*EXERCISE BRIEF*
The data below holds a line containing "Vargem Grande Paulista" and a line containing "(19) 99983-9963"; please quote exactly those two lines and every line between them, and nothing else.

(Transcribed page contents)

BEGIN

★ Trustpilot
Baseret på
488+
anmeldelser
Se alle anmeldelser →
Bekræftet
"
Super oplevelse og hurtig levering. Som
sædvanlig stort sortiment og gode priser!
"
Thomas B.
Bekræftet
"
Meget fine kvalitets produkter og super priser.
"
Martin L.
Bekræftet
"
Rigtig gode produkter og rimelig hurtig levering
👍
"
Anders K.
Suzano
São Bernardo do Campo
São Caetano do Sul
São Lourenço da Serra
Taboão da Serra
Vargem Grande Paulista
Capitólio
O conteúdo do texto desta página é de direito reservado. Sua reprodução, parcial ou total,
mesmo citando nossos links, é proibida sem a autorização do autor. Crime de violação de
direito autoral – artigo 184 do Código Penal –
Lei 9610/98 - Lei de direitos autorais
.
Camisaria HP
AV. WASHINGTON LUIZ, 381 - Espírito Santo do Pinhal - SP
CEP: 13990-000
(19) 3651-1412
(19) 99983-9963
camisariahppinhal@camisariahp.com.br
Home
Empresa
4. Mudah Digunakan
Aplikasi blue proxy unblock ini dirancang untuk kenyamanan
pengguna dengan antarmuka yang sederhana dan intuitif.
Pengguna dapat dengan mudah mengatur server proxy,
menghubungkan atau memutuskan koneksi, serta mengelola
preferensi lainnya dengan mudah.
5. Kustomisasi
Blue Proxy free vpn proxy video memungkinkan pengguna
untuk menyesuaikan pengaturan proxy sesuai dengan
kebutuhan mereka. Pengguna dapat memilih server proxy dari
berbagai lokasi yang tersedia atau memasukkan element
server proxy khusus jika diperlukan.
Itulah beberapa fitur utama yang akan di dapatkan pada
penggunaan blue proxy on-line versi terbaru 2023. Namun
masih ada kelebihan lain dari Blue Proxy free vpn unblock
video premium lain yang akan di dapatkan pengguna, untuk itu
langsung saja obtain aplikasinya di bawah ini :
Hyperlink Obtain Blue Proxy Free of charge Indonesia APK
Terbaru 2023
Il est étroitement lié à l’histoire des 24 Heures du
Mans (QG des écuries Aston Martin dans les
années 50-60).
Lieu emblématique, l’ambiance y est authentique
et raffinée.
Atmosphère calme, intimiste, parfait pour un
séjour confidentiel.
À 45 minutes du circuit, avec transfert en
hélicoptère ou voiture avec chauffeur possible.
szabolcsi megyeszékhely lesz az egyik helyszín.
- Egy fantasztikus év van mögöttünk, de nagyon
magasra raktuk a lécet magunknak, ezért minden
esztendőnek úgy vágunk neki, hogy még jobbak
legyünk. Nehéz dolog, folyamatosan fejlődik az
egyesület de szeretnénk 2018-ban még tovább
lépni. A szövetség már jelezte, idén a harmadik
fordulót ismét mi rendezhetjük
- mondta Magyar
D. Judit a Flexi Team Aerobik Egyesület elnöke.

END

*RESULT OF THIS EXERCISE*
Vargem Grande Paulista
Capitólio
O conteúdo do texto desta página é de direito reservado. Sua reprodução, parcial ou total,
mesmo citando nossos links, é proibida sem a autorização do autor. Crime de violação de
direito autoral – artigo 184 do Código Penal –
Lei 9610/98 - Lei de direitos autorais
.
Camisaria HP
AV. WASHINGTON LUIZ, 381 - Espírito Santo do Pinhal - SP
CEP: 13990-000
(19) 3651-1412
(19) 99983-9963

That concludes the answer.